Scan the records for lines with the string "لخته". Say how many there are, and add nothing.

Collected data:
#####

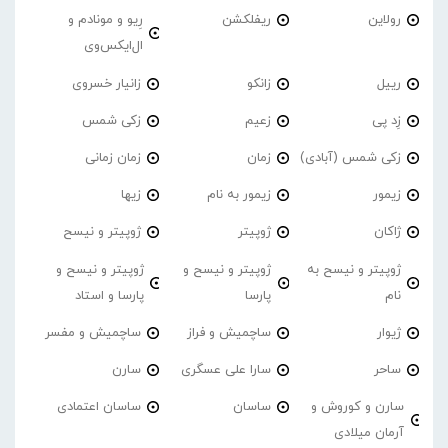
رولاین
ریفلکشن
رِیو و مونادم و
ال‌ایکس‌وی
رییل
زانکو
زانیار خسروی
زِد پی
زعیم
زکی شمس
زکی شمس (آبادی)
زمان
زمان زمانی
زیمور
زیمور به نام
زیها
ژاکان
ژوپیتر
ژوپیتر و نیسح
ژوپیتر و نیسح به
ژوپیتر و نیسح و
ژوپیتر و نیسح و
نام
پارسا
پارسا و استاد
ژیوار
ساچمیش و فراز
ساچمیش و مفسر
ساحر
سارا علی عسگری
سارن
سارن و کوروش و
ساسان
ساسان اعتمادی
آرمان میلادی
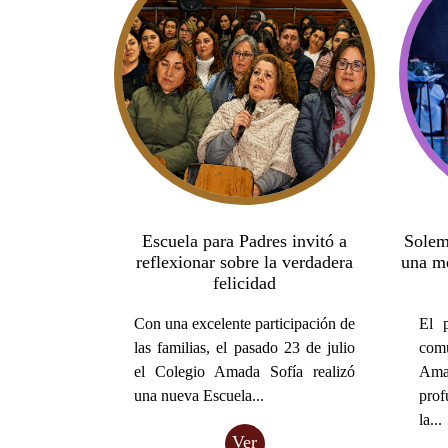
Escuela para Padres invitó a
Solem
reflexionar sobre la verdadera
una me
felicidad
Con una excelente participación de
El 
las familias, el pasado 23 de julio
comu
el Colegio Amada Sofía realizó
Ama
una nueva Escuela...
prof
la...
Ver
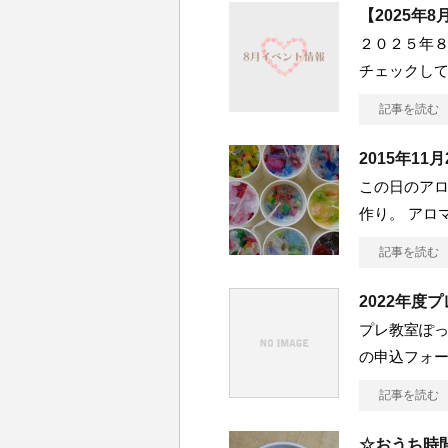
【2025年
２０２５年
チェックしてみ
記事を読む
2015年1
この日のア
作り。 アロ
記事を読む
2022年
プレ教室ぽ
の申込フォー
記事を読む
☆おうち時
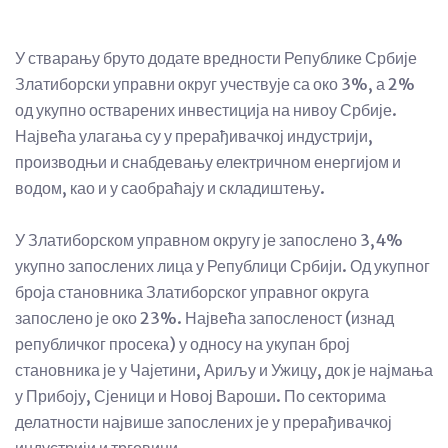
У стварању бруто додате вредности Републике Србије
Златиборски управни округ учествује са око 3%, а 2%
од укупно остварених инвестиција на нивоу Србије.
Највећа улагања су у прерађивачкој индустрији,
производњи и снабдевању електричном енергијом и
водом, као и у саобраћају и складиштењу.
У Златиборском управном округу је запослено 3,4%
укупно запослених лица у Републици Србији. Од укупног
броја становника Златиборског управног округа
запослено је око 23%. Највећа запосленост (изнад
републичког просека) у односу на укупан број
становника је у Чајетини, Ариљу и Ужицу, док је најмања
у Прибоју, Сјеници и Новој Вароши. По секторима
делатности највише запослених је у прерађивачкој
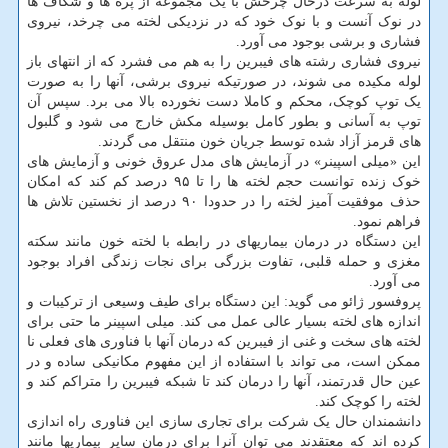
لوله به سرعت درحال چرخش با یک مجموعه از پره ها و شکاف ها
در نوک آنست و با نوک خود که در نزدیکی لخته می چرخد، نیروی
فشاری و برشی بوجود می آورد.
نیروی فشاری رشته های فیبرین را به هم می فشرد که از انتهای باز
لوله مکیده می شوند، در صورتیکه نیروی برشی، آنها را به صورت
یک توپ کوچک، محکم و کاملا دست نخورده بالا می برد. سپس آن
توپ به آسانی و بطور کامل بوسیله مکش خارج می شود و گلبول
های قرمز آزاد شده توسط جریان خون منتقل می گردند.
این «میلی اسپینر» در آزمایش های مدل عروق خونی و آزمایش های
خوک زنده توانست حجم لخته ها را تا ۹۵ درصد کم کند که امکان
حذف موفقیت آمیز لخته را در حدودا ۹۰ درصد از نخستین تلاش ها
فراهم نمود.
این دستگاه در درمان بیماریهای در رابطه با لخته خون مانند سکته
مغزی و حمله قلبی، تفاوت بزرگی برای نجات زندگی افراد بوجود
می آورد.
پروفسور ژائو می گوید: این دستگاه برای طیف وسیعی از ترکیبات و
اندازه های لخته بسیار عالی عمل می کند. میلی اسپینر ما حتی برای
لخته های سخت و غنی از فیبرین که درمان آنها با فناوری های فعلی نا
ممکن است، می تواند با استفاده از این مفهوم مکانیکی ساده و در
عین حال قدرتمند، آنها را درمان کند تا شبکه فیبرین را متراکم کند و
لخته را کوچک کند.
دانشمندان حال یک شرکت برای تجاری سازی این فناوری راه اندازی
کرده اند که معتقدند می توان آنرا برای درمان سایر بیماریها مانند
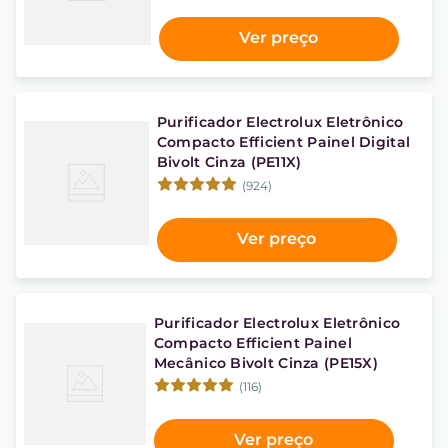
Ver preço
Purificador Electrolux Eletrônico
Compacto Efficient Painel Digital
Bivolt Cinza (PE11X)
(924)
Ver preço
Purificador Electrolux Eletrônico
Compacto Efficient Painel
Mecânico Bivolt Cinza (PE15X)
(116)
Ver preço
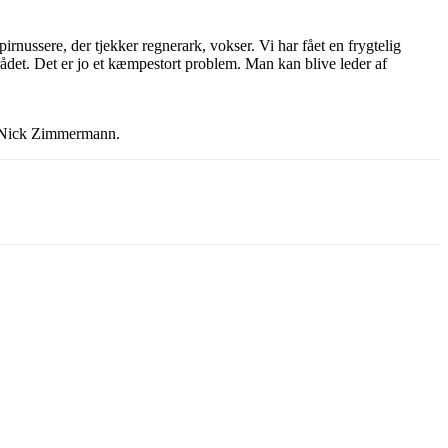
irnussere, der tjekker regnerark, vokser. Vi har fået en frygtelig
rådet. Det er jo et kæmpestort ­problem. Man kan blive leder af
ger Nick Zimmermann.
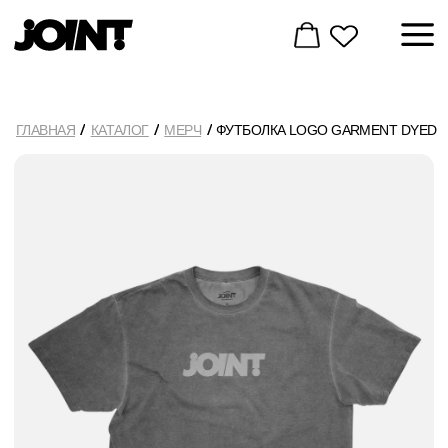
ГЛАВНАЯ
КАТАЛОГ
МЕРЧ
ФУТБОЛКА LOGO GARMENT DYED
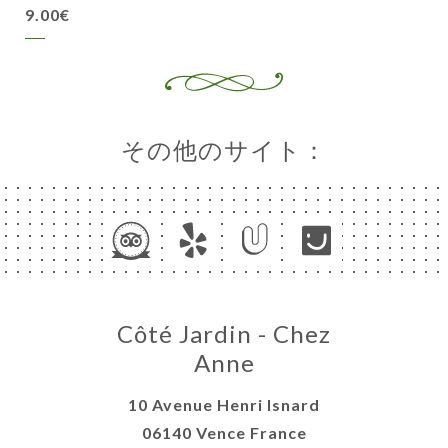
9.00€
その他のサイト：
Côté Jardin - Chez
Anne
10 Avenue Henri Isnard
06140 Vence France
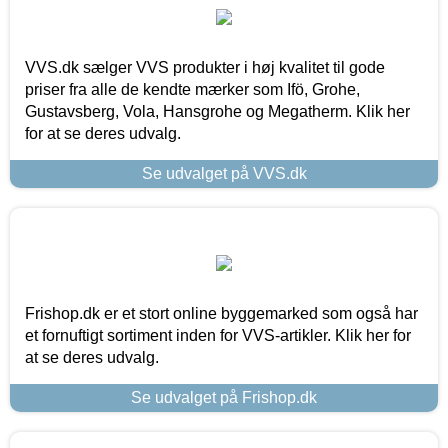
VVS.dk sælger VVS produkter i høj kvalitet til gode
priser fra alle de kendte mærker som Ifö, Grohe,
Gustavsberg, Vola, Hansgrohe og Megatherm. Klik her
for at se deres udvalg.
Se udvalget på VVS.dk
Frishop.dk er et stort online byggemarked som også har
et fornuftigt sortiment inden for VVS-artikler. Klik her for
at se deres udvalg.
Se udvalget på Frishop.dk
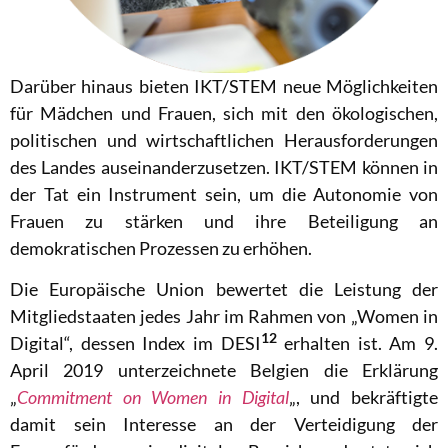
Darüber hinaus bieten IKT/STEM neue Möglichkeiten
für Mädchen und Frauen, sich mit den ökologischen,
politischen und wirtschaftlichen Herausforderungen
des Landes auseinanderzusetzen. IKT/STEM können in
der Tat ein Instrument sein, um die Autonomie von
Frauen zu stärken und ihre Beteiligung an
demokratischen Prozessen zu erhöhen.
Die Europäische Union bewertet die Leistung der
Mitgliedstaaten jedes Jahr im Rahmen von
„Women in
12
Digital“, dessen Index im DESI
erhalten ist.
Am 9.
April 2019 unterzeichnete Belgien die Erklärung
„
Commitment on Women in Digital
„, und bekräftigte
damit sein Interesse an der Verteidigung der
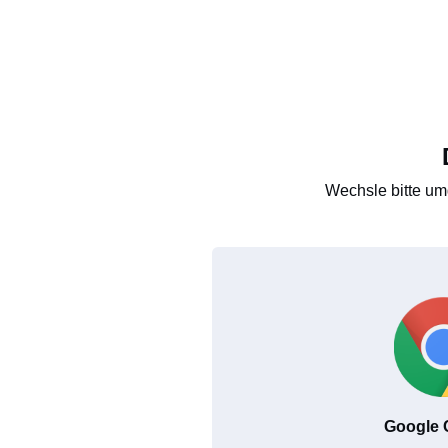
Wechsle bitte um
Google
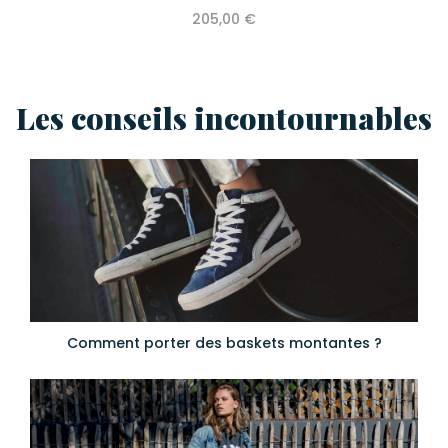
205,00 €
Les conseils incontournables
Comment porter des baskets montantes ?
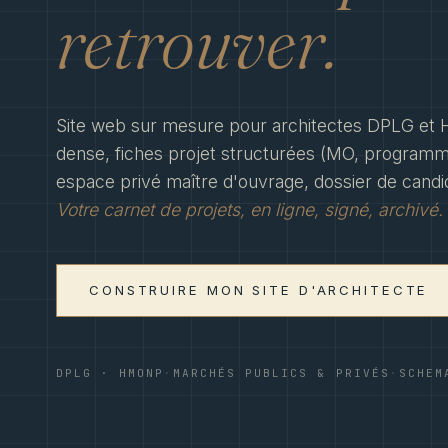
retrouver.
Site web sur mesure pour architectes DPLG et 
dense, fiches projet structurées (MO, programme,
espace privé maître d'ouvrage, dossier de candi
Votre carnet de projets, en ligne, signé, archivé.
CONSTRUIRE MON SITE D'ARCHITECTE
DPLG · HMONP
·
MARCHÉS PUBLICS & PRIVÉS
·
SCHEM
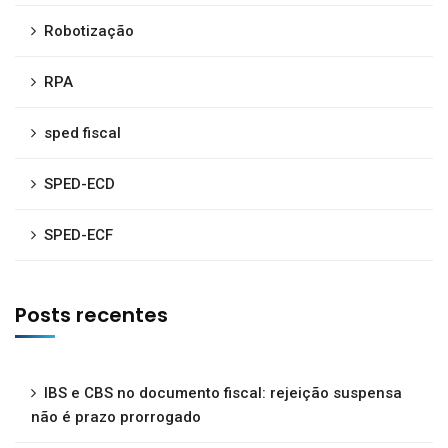
Robotização
RPA
sped fiscal
SPED-ECD
SPED-ECF
Posts recentes
IBS e CBS no documento fiscal: rejeição suspensa
não é prazo prorrogado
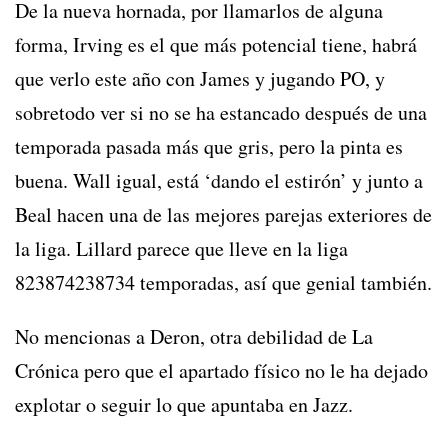
De la nueva hornada, por llamarlos de alguna
forma, Irving es el que más potencial tiene, habrá
que verlo este año con James y jugando PO, y
sobretodo ver si no se ha estancado después de una
temporada pasada más que gris, pero la pinta es
buena. Wall igual, está ‘dando el estirón’ y junto a
Beal hacen una de las mejores parejas exteriores de
la liga. Lillard parece que lleve en la liga
823874238734 temporadas, así que genial también.
No mencionas a Deron, otra debilidad de La
Crónica pero que el apartado físico no le ha dejado
explotar o seguir lo que apuntaba en Jazz.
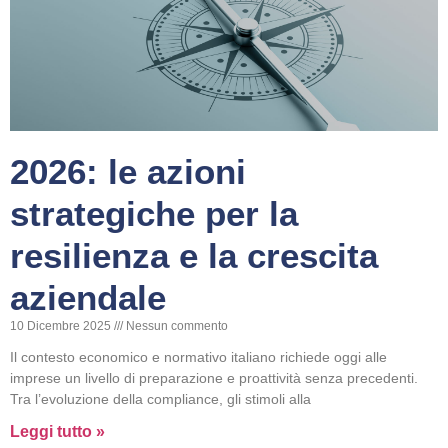
2026: le azioni
strategiche per la
resilienza e la crescita
aziendale
10 Dicembre 2025
Nessun commento
Il contesto economico e normativo italiano richiede oggi alle
imprese un livello di preparazione e proattività senza precedenti.
Tra l’evoluzione della compliance, gli stimoli alla
Leggi tutto »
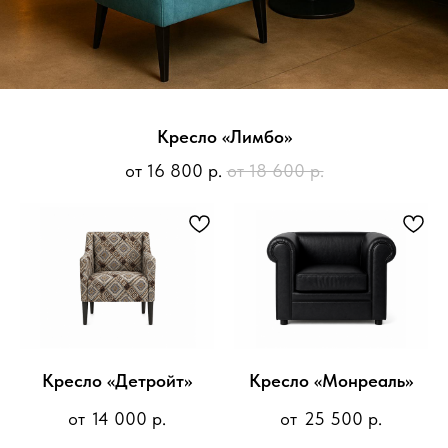
Кресло «Лимбо»
от 16 800 р.
от 18 600 р.
+7
Я даю
согласие
на обработку своих
персональных данных
Я даю
согласие
на рекламную рассылку
Отправить
Кресло «Детройт»
Кресло «Монреаль»
14 000
р.
25 500
р.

#####

Answer for the task: 7